▶ [YOUR TASK] Only the lines below between the ones containing "RELATED ARTICLES" and "March 19th at 18", inclusive, are to be reproduced, each exactly as it stands.

▶ [MATERIAL FOR THE TASK]

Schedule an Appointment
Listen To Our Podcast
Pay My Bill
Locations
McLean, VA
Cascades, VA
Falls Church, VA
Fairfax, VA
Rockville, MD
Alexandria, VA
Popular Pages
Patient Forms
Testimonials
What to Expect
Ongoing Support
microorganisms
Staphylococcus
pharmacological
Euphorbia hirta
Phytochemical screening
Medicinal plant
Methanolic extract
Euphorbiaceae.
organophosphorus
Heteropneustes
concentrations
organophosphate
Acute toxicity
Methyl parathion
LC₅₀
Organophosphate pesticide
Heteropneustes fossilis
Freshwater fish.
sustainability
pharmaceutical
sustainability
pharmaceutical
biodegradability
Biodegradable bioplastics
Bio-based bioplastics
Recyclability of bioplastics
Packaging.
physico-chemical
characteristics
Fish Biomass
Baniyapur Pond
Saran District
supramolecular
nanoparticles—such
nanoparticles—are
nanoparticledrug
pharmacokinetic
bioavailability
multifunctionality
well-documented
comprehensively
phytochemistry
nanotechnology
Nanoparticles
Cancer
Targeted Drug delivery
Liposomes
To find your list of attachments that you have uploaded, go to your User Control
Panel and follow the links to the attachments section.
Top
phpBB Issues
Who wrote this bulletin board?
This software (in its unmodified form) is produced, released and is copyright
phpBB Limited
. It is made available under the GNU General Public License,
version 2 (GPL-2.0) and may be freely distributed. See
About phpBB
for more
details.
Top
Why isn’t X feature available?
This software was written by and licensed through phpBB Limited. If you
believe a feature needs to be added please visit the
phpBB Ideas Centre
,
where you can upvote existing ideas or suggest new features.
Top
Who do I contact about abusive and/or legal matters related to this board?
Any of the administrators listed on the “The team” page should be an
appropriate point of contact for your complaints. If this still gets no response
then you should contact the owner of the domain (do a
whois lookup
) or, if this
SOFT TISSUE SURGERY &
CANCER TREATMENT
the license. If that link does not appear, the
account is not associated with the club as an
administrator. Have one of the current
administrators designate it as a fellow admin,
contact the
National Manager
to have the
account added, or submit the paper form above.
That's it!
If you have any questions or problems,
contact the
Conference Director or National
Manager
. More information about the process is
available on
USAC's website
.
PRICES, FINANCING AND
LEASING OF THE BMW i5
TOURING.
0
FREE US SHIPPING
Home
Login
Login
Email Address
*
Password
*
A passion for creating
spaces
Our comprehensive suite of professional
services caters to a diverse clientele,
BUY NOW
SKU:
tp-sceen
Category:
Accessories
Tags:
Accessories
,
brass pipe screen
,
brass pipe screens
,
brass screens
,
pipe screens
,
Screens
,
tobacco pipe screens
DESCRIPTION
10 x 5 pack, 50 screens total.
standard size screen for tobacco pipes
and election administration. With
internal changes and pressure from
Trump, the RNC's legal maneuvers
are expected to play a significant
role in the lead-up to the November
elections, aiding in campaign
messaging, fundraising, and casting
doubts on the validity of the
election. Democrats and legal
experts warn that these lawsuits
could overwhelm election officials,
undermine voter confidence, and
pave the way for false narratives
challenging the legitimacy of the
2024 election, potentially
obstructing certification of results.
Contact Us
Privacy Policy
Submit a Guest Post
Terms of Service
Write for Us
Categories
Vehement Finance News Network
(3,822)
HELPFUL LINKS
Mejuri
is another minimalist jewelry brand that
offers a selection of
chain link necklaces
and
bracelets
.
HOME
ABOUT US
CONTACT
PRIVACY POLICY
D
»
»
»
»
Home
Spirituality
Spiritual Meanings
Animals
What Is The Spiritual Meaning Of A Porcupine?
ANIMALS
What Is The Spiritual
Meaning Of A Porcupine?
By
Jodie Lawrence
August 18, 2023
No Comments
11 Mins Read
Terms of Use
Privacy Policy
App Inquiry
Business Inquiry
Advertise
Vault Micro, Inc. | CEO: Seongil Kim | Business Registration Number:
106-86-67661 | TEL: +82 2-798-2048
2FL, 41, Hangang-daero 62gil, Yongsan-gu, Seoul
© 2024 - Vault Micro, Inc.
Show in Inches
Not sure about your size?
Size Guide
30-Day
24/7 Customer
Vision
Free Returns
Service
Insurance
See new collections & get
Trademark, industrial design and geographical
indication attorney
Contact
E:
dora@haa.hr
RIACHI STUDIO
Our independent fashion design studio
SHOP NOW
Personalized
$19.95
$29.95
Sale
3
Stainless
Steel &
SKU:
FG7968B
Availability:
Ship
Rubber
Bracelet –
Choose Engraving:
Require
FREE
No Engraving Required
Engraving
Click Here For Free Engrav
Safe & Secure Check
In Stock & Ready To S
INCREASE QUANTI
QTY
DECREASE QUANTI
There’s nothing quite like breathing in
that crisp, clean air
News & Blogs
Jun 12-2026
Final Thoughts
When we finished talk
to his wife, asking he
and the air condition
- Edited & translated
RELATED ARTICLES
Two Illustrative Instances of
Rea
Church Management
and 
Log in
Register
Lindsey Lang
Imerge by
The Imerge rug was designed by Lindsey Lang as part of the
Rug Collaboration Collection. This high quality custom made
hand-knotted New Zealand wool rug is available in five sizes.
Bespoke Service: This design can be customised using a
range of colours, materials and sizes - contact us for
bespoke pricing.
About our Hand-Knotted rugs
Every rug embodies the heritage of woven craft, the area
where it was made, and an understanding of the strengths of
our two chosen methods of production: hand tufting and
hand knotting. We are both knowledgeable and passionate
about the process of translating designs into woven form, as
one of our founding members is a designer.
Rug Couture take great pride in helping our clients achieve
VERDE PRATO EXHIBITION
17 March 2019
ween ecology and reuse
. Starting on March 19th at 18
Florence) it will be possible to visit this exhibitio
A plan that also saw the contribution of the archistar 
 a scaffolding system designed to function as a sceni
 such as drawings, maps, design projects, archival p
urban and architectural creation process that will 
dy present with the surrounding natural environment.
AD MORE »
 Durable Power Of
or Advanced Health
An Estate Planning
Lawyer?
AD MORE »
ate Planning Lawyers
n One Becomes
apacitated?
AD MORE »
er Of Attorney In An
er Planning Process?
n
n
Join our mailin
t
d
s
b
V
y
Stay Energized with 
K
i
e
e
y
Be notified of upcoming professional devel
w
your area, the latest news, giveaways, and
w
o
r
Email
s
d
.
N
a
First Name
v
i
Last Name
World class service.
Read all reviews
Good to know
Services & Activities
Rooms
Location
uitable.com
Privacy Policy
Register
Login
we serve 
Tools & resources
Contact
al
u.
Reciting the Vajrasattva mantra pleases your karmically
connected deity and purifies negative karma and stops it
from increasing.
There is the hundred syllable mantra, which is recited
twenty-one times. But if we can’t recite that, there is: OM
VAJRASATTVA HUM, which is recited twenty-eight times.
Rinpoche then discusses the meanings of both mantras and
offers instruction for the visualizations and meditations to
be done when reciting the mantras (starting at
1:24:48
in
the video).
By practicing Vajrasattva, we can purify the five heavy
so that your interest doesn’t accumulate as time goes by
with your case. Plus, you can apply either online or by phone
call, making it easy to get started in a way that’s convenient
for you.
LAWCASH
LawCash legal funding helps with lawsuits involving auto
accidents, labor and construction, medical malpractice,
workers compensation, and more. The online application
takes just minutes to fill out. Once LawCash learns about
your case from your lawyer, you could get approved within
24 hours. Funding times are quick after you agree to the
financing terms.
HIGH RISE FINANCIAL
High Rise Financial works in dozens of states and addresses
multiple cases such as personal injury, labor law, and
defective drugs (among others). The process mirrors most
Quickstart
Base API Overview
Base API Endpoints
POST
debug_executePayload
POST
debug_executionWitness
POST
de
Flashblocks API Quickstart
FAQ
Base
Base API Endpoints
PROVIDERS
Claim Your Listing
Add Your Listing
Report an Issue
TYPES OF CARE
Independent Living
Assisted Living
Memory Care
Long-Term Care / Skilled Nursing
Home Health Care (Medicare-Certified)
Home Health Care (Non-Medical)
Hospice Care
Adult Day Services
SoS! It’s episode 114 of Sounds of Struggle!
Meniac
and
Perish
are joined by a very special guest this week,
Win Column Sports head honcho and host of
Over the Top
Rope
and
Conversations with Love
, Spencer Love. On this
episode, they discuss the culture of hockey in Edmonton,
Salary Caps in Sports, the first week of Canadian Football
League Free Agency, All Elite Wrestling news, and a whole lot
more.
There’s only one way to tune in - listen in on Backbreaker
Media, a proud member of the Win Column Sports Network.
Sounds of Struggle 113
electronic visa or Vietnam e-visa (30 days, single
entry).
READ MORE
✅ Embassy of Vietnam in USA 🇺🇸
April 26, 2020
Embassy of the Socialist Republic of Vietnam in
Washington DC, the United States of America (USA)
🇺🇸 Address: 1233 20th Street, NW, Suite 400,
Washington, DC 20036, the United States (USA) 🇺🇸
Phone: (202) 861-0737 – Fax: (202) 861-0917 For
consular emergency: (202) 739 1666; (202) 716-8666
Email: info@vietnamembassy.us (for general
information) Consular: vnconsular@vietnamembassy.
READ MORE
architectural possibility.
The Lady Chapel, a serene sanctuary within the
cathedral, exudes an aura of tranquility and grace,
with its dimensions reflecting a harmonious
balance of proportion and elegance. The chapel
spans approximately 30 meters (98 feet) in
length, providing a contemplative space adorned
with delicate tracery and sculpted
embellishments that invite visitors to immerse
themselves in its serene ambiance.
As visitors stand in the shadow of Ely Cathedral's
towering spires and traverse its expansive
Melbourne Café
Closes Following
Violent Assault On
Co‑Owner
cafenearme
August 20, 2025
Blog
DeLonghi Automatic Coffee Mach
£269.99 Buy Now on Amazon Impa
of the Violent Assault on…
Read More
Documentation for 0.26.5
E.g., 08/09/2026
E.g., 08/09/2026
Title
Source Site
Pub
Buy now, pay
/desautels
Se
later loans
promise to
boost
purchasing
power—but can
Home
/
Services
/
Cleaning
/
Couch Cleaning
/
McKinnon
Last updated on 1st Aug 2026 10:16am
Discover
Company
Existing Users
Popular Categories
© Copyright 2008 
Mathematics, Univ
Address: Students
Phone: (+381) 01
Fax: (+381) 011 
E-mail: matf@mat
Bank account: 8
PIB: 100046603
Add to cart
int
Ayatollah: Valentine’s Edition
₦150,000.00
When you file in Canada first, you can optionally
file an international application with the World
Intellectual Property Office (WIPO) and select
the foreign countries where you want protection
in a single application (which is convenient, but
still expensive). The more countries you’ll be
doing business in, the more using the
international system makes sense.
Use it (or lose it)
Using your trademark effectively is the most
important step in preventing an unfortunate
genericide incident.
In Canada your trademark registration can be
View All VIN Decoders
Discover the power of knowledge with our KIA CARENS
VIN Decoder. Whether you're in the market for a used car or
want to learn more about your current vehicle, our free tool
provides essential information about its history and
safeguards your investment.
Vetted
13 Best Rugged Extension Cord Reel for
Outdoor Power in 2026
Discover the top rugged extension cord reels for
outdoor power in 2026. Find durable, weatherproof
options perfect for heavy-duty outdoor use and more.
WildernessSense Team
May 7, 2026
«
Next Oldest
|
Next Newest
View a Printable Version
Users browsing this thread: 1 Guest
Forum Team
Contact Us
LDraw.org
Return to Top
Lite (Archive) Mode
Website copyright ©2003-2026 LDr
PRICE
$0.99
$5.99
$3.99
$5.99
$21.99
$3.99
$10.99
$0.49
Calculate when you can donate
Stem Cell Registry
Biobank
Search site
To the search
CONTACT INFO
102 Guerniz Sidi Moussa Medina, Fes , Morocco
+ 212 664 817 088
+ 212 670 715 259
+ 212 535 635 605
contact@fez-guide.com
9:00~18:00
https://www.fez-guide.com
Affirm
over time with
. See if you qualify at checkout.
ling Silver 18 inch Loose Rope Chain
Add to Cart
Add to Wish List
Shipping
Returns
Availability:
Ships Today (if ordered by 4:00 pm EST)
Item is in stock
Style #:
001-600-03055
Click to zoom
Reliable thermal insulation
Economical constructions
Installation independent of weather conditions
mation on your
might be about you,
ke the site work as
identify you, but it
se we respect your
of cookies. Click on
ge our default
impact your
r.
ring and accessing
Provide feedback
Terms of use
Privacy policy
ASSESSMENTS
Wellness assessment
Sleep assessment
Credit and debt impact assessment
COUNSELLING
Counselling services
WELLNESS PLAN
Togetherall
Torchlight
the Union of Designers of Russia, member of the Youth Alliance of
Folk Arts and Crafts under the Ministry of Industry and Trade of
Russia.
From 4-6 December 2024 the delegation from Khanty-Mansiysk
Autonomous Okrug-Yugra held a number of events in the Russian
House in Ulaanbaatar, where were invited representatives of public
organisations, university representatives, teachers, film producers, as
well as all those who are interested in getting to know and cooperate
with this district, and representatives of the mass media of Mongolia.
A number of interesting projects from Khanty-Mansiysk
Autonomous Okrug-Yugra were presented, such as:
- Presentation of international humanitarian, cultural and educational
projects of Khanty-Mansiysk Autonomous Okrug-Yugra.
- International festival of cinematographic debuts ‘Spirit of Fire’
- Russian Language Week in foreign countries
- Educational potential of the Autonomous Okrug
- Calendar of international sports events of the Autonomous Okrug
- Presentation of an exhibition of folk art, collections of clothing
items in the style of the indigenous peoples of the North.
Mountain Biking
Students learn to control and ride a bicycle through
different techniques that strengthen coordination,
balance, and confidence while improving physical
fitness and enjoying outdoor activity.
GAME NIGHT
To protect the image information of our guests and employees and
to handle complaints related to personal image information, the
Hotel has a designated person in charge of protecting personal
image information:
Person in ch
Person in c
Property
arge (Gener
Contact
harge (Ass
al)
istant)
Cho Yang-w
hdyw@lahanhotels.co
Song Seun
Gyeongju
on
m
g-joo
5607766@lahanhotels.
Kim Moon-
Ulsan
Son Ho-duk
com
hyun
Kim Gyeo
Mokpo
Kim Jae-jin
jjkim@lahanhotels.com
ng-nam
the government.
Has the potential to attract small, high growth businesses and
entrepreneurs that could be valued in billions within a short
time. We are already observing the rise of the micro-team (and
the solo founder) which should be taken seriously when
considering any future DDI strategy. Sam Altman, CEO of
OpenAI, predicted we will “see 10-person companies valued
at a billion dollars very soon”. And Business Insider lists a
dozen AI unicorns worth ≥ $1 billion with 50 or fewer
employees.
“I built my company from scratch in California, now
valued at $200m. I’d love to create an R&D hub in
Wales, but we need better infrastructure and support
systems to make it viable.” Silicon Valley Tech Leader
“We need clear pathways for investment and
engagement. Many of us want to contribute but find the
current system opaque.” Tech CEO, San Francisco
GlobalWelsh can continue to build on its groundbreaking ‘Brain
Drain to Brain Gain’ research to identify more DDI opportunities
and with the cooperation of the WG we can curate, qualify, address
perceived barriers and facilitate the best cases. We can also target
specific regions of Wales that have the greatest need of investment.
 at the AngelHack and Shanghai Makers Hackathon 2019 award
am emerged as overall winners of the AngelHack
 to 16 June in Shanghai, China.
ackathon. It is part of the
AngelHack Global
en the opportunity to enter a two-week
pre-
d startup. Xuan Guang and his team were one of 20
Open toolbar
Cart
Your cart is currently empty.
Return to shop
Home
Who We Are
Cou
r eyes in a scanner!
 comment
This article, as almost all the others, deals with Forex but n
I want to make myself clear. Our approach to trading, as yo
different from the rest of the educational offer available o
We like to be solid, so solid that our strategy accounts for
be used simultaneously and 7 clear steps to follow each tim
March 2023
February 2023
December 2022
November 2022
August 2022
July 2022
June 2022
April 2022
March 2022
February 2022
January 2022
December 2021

▶ [REPLY]
RELATED ARTICLES
Two Illustrative Instances of
Rea
Church Management
and 
Log in
Register
Lindsey Lang
Imerge by
The Imerge rug was designed by Lindsey Lang as part of the
Rug Collaboration Collection. This high quality custom made
hand-knotted New Zealand wool rug is available in five sizes.
Bespoke Service: This design can be customised using a
range of colours, materials and sizes - contact us for
bespoke pricing.
About our Hand-Knotted rugs
Every rug embodies the heritage of woven craft, the area
where it was made, and an understanding of the strengths of
our two chosen methods of production: hand tufting and
hand knotting. We are both knowledgeable and passionate
about the process of translating designs into woven form, as
one of our founding members is a designer.
Rug Couture take great pride in helping our clients achieve
VERDE PRATO EXHIBITION
17 March 2019
ween ecology and reuse
. Starting on March 19th at 18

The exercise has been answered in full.